Database Integration

InstrMCP provides read-only access to QCodes databases, enabling LLMs to query measurement history and generate code based on past experiments.

Overview

The database integration is an optional feature that provides:

  • Read-only access to QCodes SQLite databases

  • Metadata extraction from past measurements

  • Measurement pattern recognition

  • Code generation from historical data

Enable with:

%mcp_option database
%mcp_restart

Database Tools

list_experiments

List all experiments in the database.

Parameters:

  • database_path (str, optional): Path to database. Uses default if not provided.

  • scan_nested (bool, optional): If true, also search nested Databases subdirectories when resolving the default database path.

Returns: Array of experiments with:

  • Experiment ID

  • Name

  • Sample name

  • Start/end timestamps

  • Number of datasets

Example via Claude:

“Show me all experiments in the database”

get_dataset_info

Get detailed information about a specific dataset.

Parameters:

  • id (int): Dataset ID

  • database_path (str, optional): Path to database

Returns: Dataset metadata including:

  • Run ID and name

  • Experiment association

  • Start/end times

  • Parameter information (dependent/independent)

  • Measurement metadata

  • Parent/child datasets

  • GUIDs and run description

Example via Claude:

“Tell me about dataset 42”

get_database_stats

Get aggregate statistics about the database.

Parameters:

  • database_path (str, optional): Path to database

Returns: Database statistics:

  • Total number of datasets

  • Total number of experiments

  • Date range (first/last measurement)

  • Database size

  • Health indicators

Example via Claude:

“Give me statistics about my measurement database”

Database Resources

Database resources are not exposed. Use the database tools instead, e.g. database_list_experiments and database_get_dataset_info.

Database Path Resolution

Understanding how database paths are resolved is crucial for avoiding common issues.

Resolution Priority

When no explicit path is provided, databases are resolved in this order:

  1. Explicit path parameter: If database_path is provided in the tool call

  2. MeasureIt default: $MeasureItHome/Databases/Example_database.db (if available)

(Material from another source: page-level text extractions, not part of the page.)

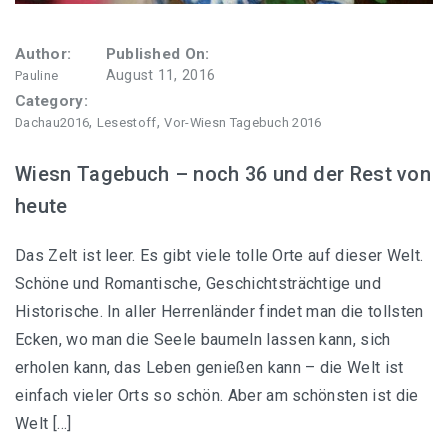
Author:
Published On:
August 11, 2016
Pauline
Category:
,
,
Dachau2016
Lesestoff
Vor-Wiesn Tagebuch 2016
Wiesn Tagebuch – noch 36 und der Rest von
heute
Das Zelt ist leer. Es gibt viele tolle Orte auf dieser Welt.
Schöne und Romantische, Geschichtsträchtige und
Historische. In aller Herrenländer findet man die tollsten
Ecken, wo man die Seele baumeln lassen kann, sich
erholen kann, das Leben genießen kann – die Welt ist
einfach vieler Orts so schön. Aber am schönsten ist die
Welt […]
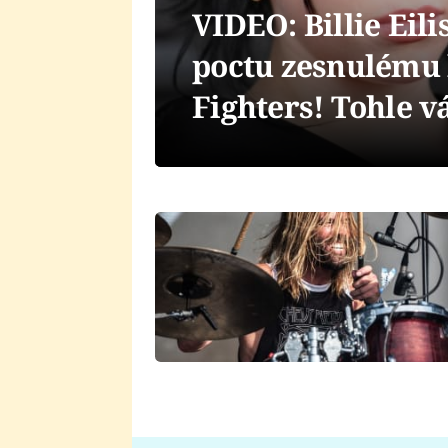
VIDEO: Billie Eil
poctu zesnulému 
Fighters! Tohle v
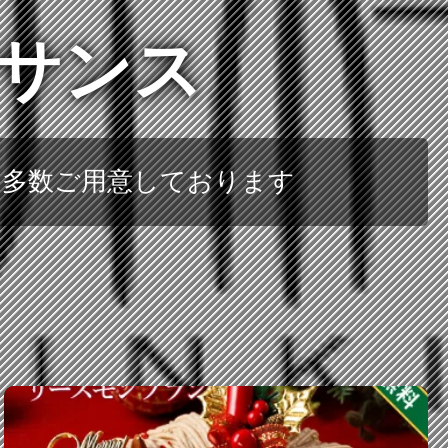
ッサンス
を多数ご用意しております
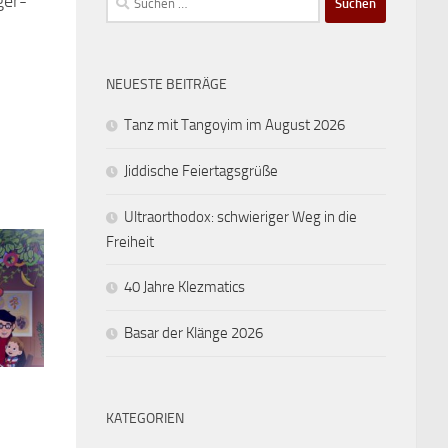
ger-
nach:
NEUESTE BEITRÄGE
Tanz mit Tangoyim im August 2026
Jiddische Feiertagsgrüße
Ultraorthodox: schwieriger Weg in die
Freiheit
40 Jahre Klezmatics
Basar der Klänge 2026
KATEGORIEN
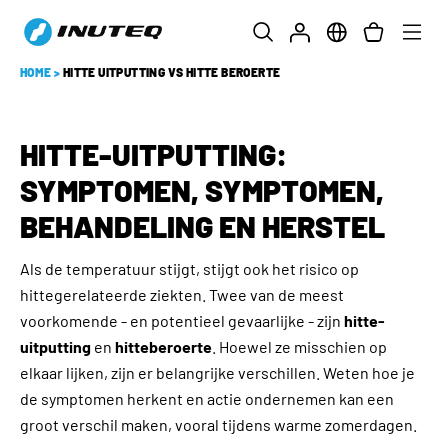
HOME
>
HITTE UITPUTTING VS HITTE BEROERTE
HITTE-UITPUTTING:
SYMPTOMEN, SYMPTOMEN,
BEHANDELING EN HERSTEL
Als de temperatuur stijgt, stijgt ook het risico op
hittegerelateerde ziekten. Twee van de meest
voorkomende - en potentieel gevaarlijke - zijn
hitte-
uitputting
en
hitteberoerte
. Hoewel ze misschien op
elkaar lijken, zijn er belangrijke verschillen. Weten hoe je
de symptomen herkent en actie ondernemen kan een
groot verschil maken, vooral tijdens warme zomerdagen.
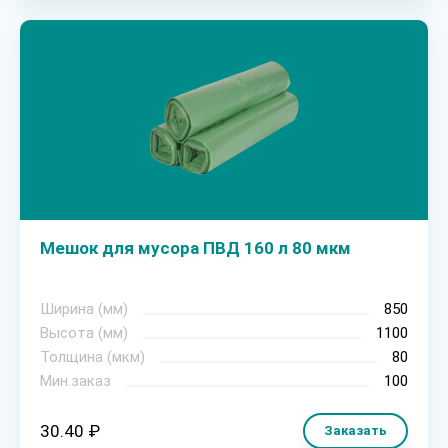
Мешок для мусора ПВД 160 л 80 мкм
Ширина (мм)
850
Высота (мм)
1100
Толщина (мкм)
80
Мин.заказ
100
30.40 ₽
Заказать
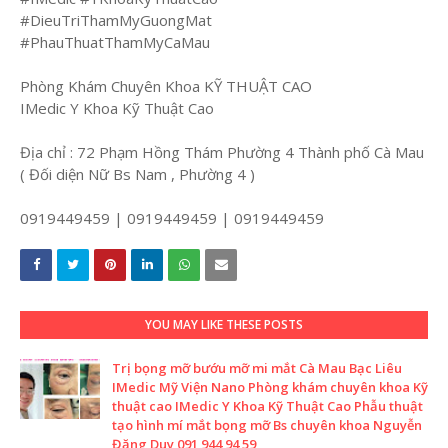
#DieuTriThamMyGuongMat
#PhauThuatThamMyCaMau
Phòng Khám Chuyên Khoa KỸ THUẬT CAO
IMedic Y Khoa Kỹ Thuật Cao
Địa chỉ : 72 Phạm Hồng Thám Phường 4 Thành phố Cà Mau
( Đối diện Nữ Bs Nam , Phường 4 )
0919449459 | 0919449459 | 0919449459
YOU MAY LIKE THESE POSTS
Trị bọng mỡ bướu mỡ mi mắt Cà Mau Bạc Liêu
IMedic Mỹ Viện Nano Phòng khám chuyên khoa Kỹ
thuật cao IMedic Y Khoa Kỹ Thuật Cao Phẫu thuật
tạo hình mí mắt bọng mỡ Bs chuyên khoa Nguyễn
Đặng Duy 091 944 94 59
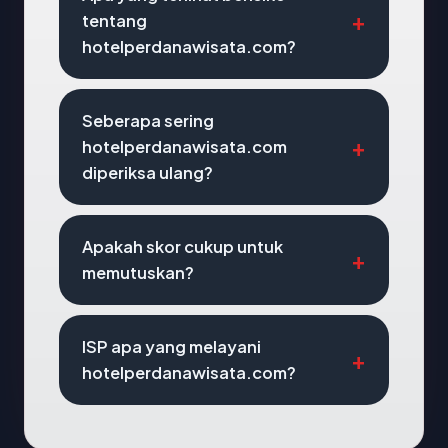
tentang
hotelperdanawisata.com?
Seberapa sering
hotelperdanawisata.com
diperiksa ulang?
Apakah skor cukup untuk
memutuskan?
ISP apa yang melayani
hotelperdanawisata.com?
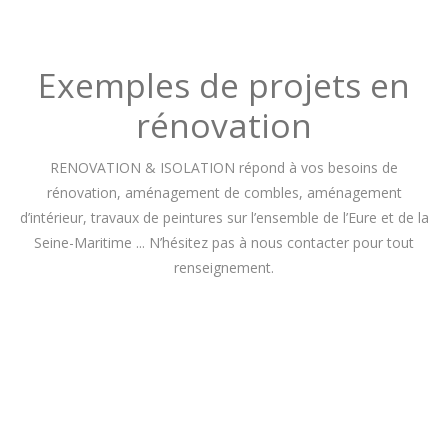
Exemples de projets en
rénovation
RENOVATION & ISOLATION répond à vos besoins de
rénovation, aménagement de combles, aménagement
d’intérieur, travaux de peintures sur l’ensemble de l’Eure et de la
Seine-Maritime ... N’hésitez pas à nous contacter pour tout
renseignement.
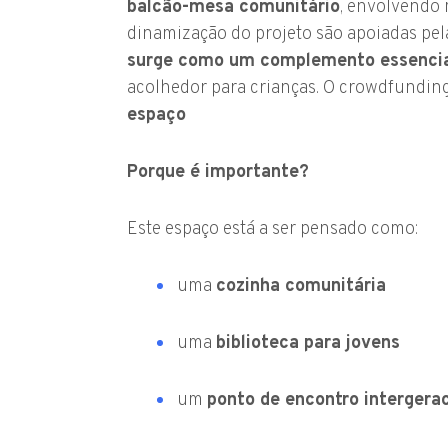
balcão-mesa comunitário
, envolvendo 
dinamização do projeto são apoiadas pela
surge como um complemento essenci
acolhedor para crianças. O crowdfundin
espaço
Porque é importante?
Este espaço está a ser pensado como:
uma
cozinha comunitária
uma
biblioteca para jovens
um
ponto de encontro intergerac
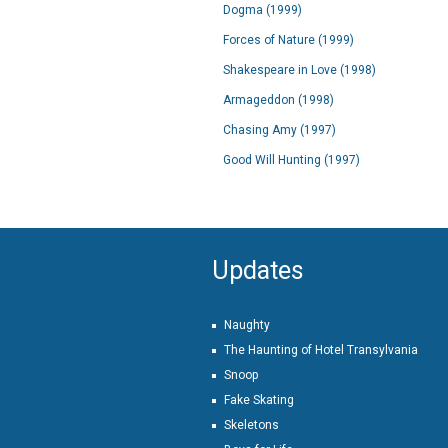
Dogma (1999)
Forces of Nature (1999)
Shakespeare in Love (1998)
Armageddon (1998)
Chasing Amy (1997)
Good Will Hunting (1997)
Updates
Naughty
The Haunting of Hotel Transylvania
Snoop
Fake Skating
Skeletons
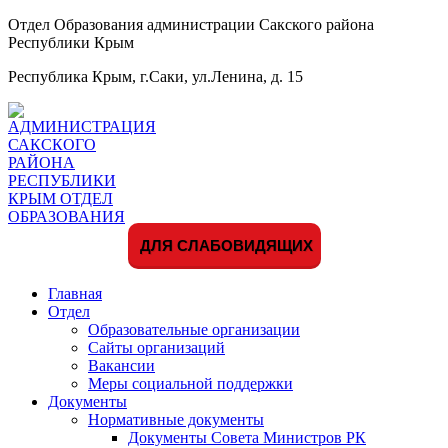
Отдел Образования администрации Сакского района
Республики Крым
Республика Крым, г.Саки, ул.Ленина, д. 15
ДЛЯ СЛАБОВИДЯЩИХ
Главная
Отдел
Образовательные организации
Сайты организаций
Вакансии
Меры социальной поддержки
Документы
Нормативные документы
Документы Совета Министров РК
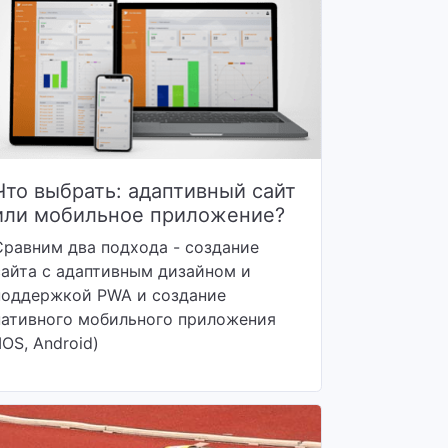
Что выбрать: адаптивный сайт
или мобильное приложение?
Сравним два подхода - создание
сайта с адаптивным дизайном и
поддержкой PWA и создание
нативного мобильного приложения
IOS, Android)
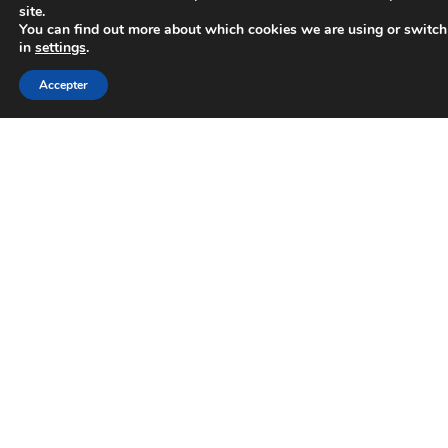
site.
You can find out more about which cookies we are using or switch
in
settings
.
Accepter
En cochant cette case, vous acceptez que vos
informations soient utilisées par l'entreprise pour
traiter votre demande
Envoyer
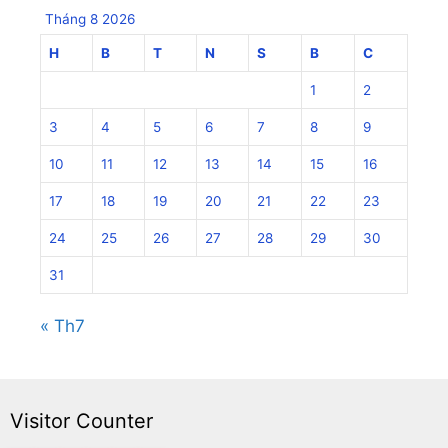
Tháng 8 2026
H
B
T
N
S
B
C
1
2
3
4
5
6
7
8
9
10
11
12
13
14
15
16
17
18
19
20
21
22
23
24
25
26
27
28
29
30
31
« Th7
Visitor Counter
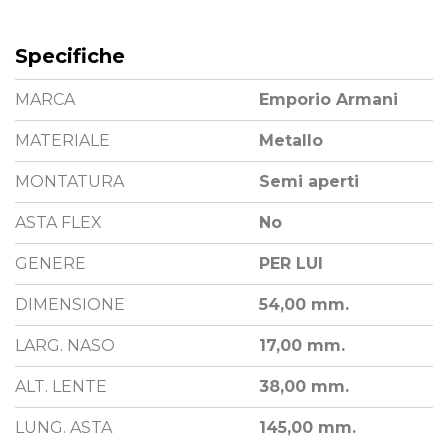
Specifiche
MARCA
Emporio Armani
MATERIALE
Metallo
MONTATURA
Semi aperti
ASTA FLEX
No
GENERE
PER LUI
DIMENSIONE
54,00 mm.
LARG. NASO
17,00 mm.
ALT. LENTE
38,00 mm.
LUNG. ASTA
145,00 mm.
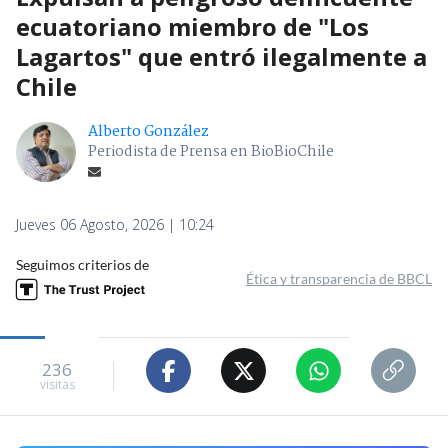
ecuatoriano miembro de "Los
Lagartos" que entró ilegalmente a
Chile
Alberto González
Periodista de Prensa en BioBioChile
Jueves 06 Agosto, 2026 | 10:24
Seguimos criterios de
Ética y transparencia de BBCL
236
visitas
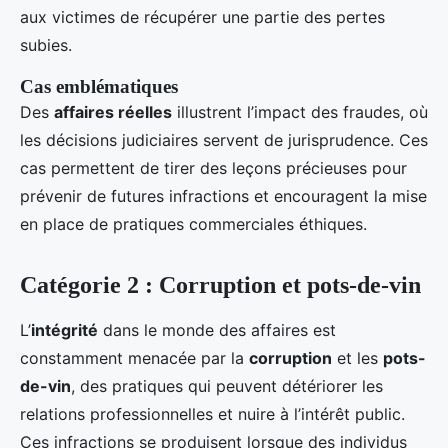
aux victimes de récupérer une partie des pertes
subies.
Cas emblématiques
Des
affaires réelles
illustrent l’impact des fraudes, où
les décisions judiciaires servent de jurisprudence. Ces
cas permettent de tirer des leçons précieuses pour
prévenir de futures infractions et encouragent la mise
en place de pratiques commerciales éthiques.
Catégorie 2 : Corruption et pots-de-vin
L’
intégrité
dans le monde des affaires est
constamment menacée par la
corruption
et les
pots-
de-vin
, des pratiques qui peuvent détériorer les
relations professionnelles et nuire à l’intérêt public.
Ces infractions se produisent lorsque des individus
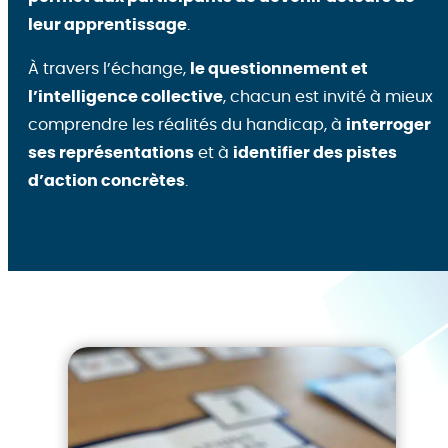
leur apprentissage
.
À travers l’échange,
le questionnement et
l’intelligence collective
, chacun est invité à mieux
comprendre les réalités du handicap, à
interroger
ses représentations
et à
identifier des pistes
d’action concrètes
.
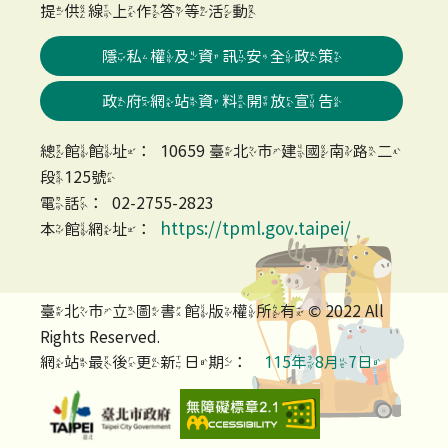
提供線上作答等活動
隱私權及資訊安全政策
政府網站資料開放宣告
總館館址：10659 臺北市建國南路二
段125號
電話：02-2755-2823
https://tpml.gov.taipei/
本館網址：
臺北市立圖書館版權所有 © 2022 All
Rights Reserved.
網站最後更新日期：
115年8月7日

  3. Jupyter working directory: Any *.db files in the notebook’s working directory (os.getcwd())

  4. QCodes config: From qcodes.config.core.db_location

When INSTRMCP_DATA_DIR environment variable is set, fallback to MeasureIt and QCodes paths is DISABLED to ensure isolation in sandboxed environments.

Path Format Examples

Correct path formats:

# Absolute path (always works)
database_list_experiments(database_path="/home/user/data/measurements.db")

# Relative filename (creates in data directory root)
database_list_experiments(database_path="measurements.db")

# Relative path with subdirectories
database_list_experiments(database_path="experiment1/Databases/data.db")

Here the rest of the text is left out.